** What you have to do **
Leaving out the pictures, restate each record below word for word.

┌────────

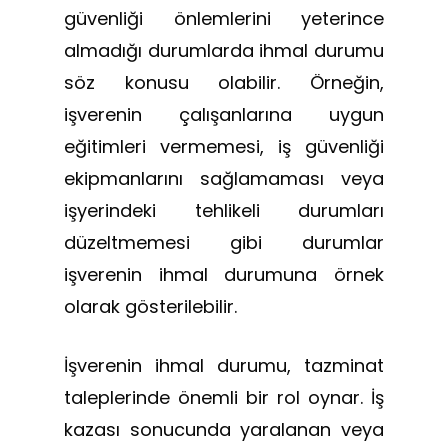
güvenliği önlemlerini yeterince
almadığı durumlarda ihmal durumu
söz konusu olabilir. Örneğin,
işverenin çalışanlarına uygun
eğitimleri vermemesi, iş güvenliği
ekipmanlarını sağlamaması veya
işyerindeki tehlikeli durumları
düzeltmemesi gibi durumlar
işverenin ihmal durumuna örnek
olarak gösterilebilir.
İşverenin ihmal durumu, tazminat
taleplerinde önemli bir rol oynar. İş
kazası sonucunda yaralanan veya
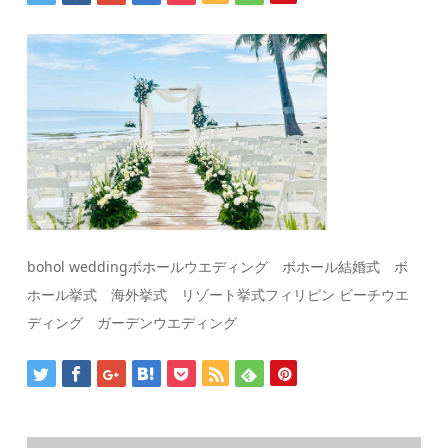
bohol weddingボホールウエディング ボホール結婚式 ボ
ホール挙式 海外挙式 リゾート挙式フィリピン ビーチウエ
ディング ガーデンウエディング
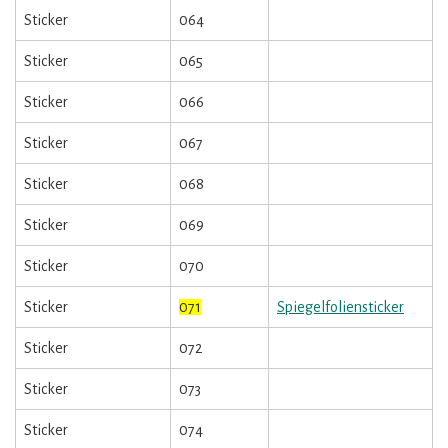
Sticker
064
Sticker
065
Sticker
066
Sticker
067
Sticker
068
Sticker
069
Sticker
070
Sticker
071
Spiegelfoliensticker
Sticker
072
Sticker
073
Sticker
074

└────────

** Solution **
güvenliği önlemlerini yeterince
almadığı durumlarda ihmal durumu
söz konusu olabilir. Örneğin,
işverenin çalışanlarına uygun
eğitimleri vermemesi, iş güvenliği
ekipmanlarını sağlamaması veya
işyerindeki tehlikeli durumları
düzeltmemesi gibi durumlar
işverenin ihmal durumuna örnek
olarak gösterilebilir.
İşverenin ihmal durumu, tazminat
taleplerinde önemli bir rol oynar. İş
kazası sonucunda yaralanan veya
bohol weddingボホールウエディング ボホール結婚式 ボ
ホール挙式 海外挙式 リゾート挙式フィリピン ビーチウエ
ディング ガーデンウエディング
Sticker
064
Sticker
065
Sticker
066
Sticker
067
Sticker
068
Sticker
069
Sticker
070
Sticker
071
Spiegelfoliensticker
Sticker
072
Sticker
073
Sticker
074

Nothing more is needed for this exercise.